# [Assigned task]
All lines of the following material must be written out exactly as they appear.

# [Data supplied]

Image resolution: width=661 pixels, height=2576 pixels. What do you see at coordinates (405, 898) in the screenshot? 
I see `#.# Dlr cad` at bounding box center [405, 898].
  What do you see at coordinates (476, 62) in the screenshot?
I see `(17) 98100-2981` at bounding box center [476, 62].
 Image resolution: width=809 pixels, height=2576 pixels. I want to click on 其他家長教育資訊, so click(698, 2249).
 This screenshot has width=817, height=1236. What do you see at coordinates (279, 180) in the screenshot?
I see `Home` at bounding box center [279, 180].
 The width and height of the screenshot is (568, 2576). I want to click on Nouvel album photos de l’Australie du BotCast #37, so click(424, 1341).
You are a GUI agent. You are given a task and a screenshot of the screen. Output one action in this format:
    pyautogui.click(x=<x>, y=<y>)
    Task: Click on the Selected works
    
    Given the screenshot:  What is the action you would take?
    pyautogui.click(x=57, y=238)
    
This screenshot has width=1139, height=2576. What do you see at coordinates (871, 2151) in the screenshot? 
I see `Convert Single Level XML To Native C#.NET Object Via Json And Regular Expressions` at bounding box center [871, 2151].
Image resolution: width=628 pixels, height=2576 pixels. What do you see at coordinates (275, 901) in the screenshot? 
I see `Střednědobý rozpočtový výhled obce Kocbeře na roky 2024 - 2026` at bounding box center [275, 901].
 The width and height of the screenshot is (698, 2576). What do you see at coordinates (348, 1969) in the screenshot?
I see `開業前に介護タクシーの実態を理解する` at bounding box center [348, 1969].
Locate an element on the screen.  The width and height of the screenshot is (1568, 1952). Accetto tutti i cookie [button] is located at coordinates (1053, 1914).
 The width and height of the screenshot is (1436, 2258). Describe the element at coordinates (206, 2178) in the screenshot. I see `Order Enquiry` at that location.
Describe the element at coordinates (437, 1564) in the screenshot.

# [Solution to the exercise]
Image resolution: width=661 pixels, height=2576 pixels. What do you see at coordinates (405, 898) in the screenshot? 
I see `#.# Dlr cad` at bounding box center [405, 898].
  What do you see at coordinates (476, 62) in the screenshot?
I see `(17) 98100-2981` at bounding box center [476, 62].
 Image resolution: width=809 pixels, height=2576 pixels. I want to click on 其他家長教育資訊, so click(698, 2249).
 This screenshot has width=817, height=1236. What do you see at coordinates (279, 180) in the screenshot?
I see `Home` at bounding box center [279, 180].
 The width and height of the screenshot is (568, 2576). I want to click on Nouvel album photos de l’Australie du BotCast #37, so click(424, 1341).
You are a GUI agent. You are given a task and a screenshot of the screen. Output one action in this format:
    pyautogui.click(x=<x>, y=<y>)
    Task: Click on the Selected works
    
    Given the screenshot:  What is the action you would take?
    pyautogui.click(x=57, y=238)
    
This screenshot has width=1139, height=2576. What do you see at coordinates (871, 2151) in the screenshot? 
I see `Convert Single Level XML To Native C#.NET Object Via Json And Regular Expressions` at bounding box center [871, 2151].
Image resolution: width=628 pixels, height=2576 pixels. What do you see at coordinates (275, 901) in the screenshot? 
I see `Střednědobý rozpočtový výhled obce Kocbeře na roky 2024 - 2026` at bounding box center [275, 901].
 The width and height of the screenshot is (698, 2576). What do you see at coordinates (348, 1969) in the screenshot?
I see `開業前に介護タクシーの実態を理解する` at bounding box center [348, 1969].
Locate an element on the screen.  The width and height of the screenshot is (1568, 1952). Accetto tutti i cookie [button] is located at coordinates (1053, 1914).
 The width and height of the screenshot is (1436, 2258). Describe the element at coordinates (206, 2178) in the screenshot. I see `Order Enquiry` at that location.
Describe the element at coordinates (437, 1564) in the screenshot.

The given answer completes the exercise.